Nel corso degli anni la Banca Mondiale ha sviluppato delle Politiche di Salvaguardia al fine di limitare gli impatti dei progetti da essa finanziati sull’ambiente e sulle persone. Esse prevedono vari requisiti che vengono di volta in volta trasfusi all’interno degli accordi di prestito conclusi con i paesi beneficiari. Il rispetto di queste prescrizioni nella realizzazione dei progetti specifici viene garantito attraverso meccanismi legali (come l’eventuale sospensione dell’erogazione del prestito) ed istituzionali (ad esempio sistemi di revisione e di controllo interni). Queste politiche hanno abbracciato nel tempo una gamma di temi ambientali e sociali sempre più vasta, dalla tutela del patrimonio fisico culturale alla protezione delle popolazioni indigene.

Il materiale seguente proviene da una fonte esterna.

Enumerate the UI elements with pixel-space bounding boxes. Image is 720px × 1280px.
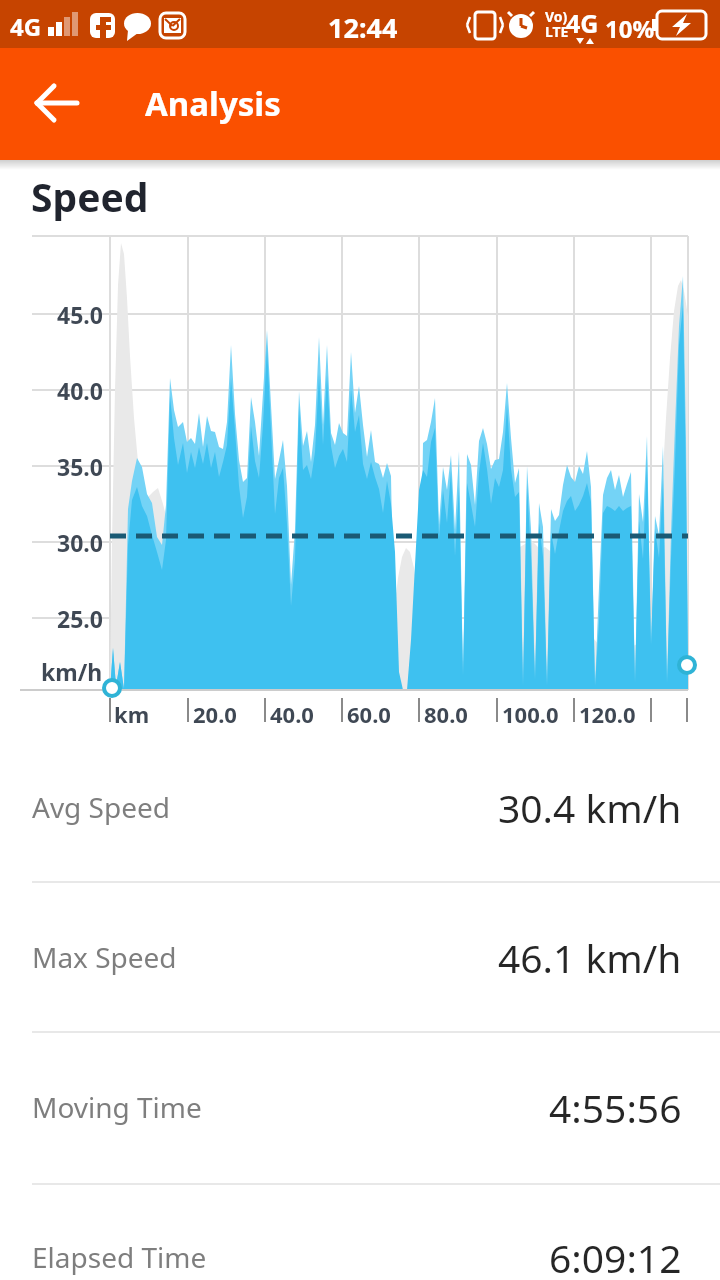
staticText: 20.0 [193, 699, 237, 729]
staticText: 40.0 [270, 699, 314, 729]
staticText: 80.0 [424, 699, 468, 729]
staticText: Max Speed [32, 938, 177, 976]
staticText: Avg Speed [32, 788, 171, 826]
staticText: 6:09:12 [549, 1231, 682, 1280]
staticText: 46.1 km/h [498, 931, 682, 983]
staticText: Elapsed Time [32, 1238, 207, 1276]
staticText: 30.4 km/h [498, 781, 682, 833]
staticText: 40.0 [57, 375, 103, 405]
staticText: 4G [566, 6, 599, 40]
staticText: 4G [10, 10, 42, 43]
staticText: 120.0 [579, 699, 636, 729]
button[interactable] [24, 70, 90, 136]
staticText: km/h [41, 656, 103, 686]
staticText: 45.0 [57, 299, 103, 329]
staticText: Vo) [545, 7, 568, 26]
staticText: 35.0 [57, 451, 103, 481]
staticText: 4:55:56 [549, 1081, 682, 1133]
staticText: 60.0 [347, 699, 391, 729]
staticText: Analysis [145, 81, 281, 126]
staticText: 10% [605, 12, 655, 45]
staticText: Speed [31, 170, 149, 223]
staticText: Moving Time [32, 1088, 202, 1126]
staticText: km [114, 699, 150, 729]
staticText: 100.0 [502, 699, 559, 729]
staticText: 12:44 [328, 9, 398, 46]
staticText: 30.0 [57, 527, 103, 557]
staticText: LTE [545, 22, 569, 41]
staticText: 25.0 [57, 603, 103, 633]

Nel 2010 si è manifestata con forza la necessità di riformare il sistema di salvaguardie della Banca per rispondere alla continua evoluzione del panorama dello sviluppo internazionale. Cominciava così il più grande processo di consultazione mai realizzato nella storia della Banca Mondiale, che ha portato sei anni più tardi all’approvazione della nuova Environmental and Social Framework (ESF). Fra le altre cose, questa riforma ha introdotto un nuovo Standard dedicato alla conservazione della biodiversità ed alla gestione sostenibile delle risorse naturali viventi (ESS6).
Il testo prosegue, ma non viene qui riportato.